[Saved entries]
######
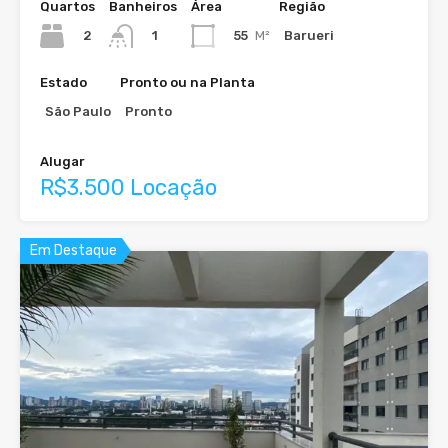
Quartos
Banheiros
Área
Região
2
55
M²
Barueri
1
Estado
Pronto ou na Planta
São Paulo
Pronto
Alugar
R$3.500 Locação
Em Destaque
######
* Brief: Print the records again exactly, without the pictures.

* Expected answer:
Quartos
Banheiros
Área
Região
2
55
M²
Barueri
1
Estado
Pronto ou na Planta
São Paulo
Pronto
Alugar
R$3.500 Locação
Em Destaque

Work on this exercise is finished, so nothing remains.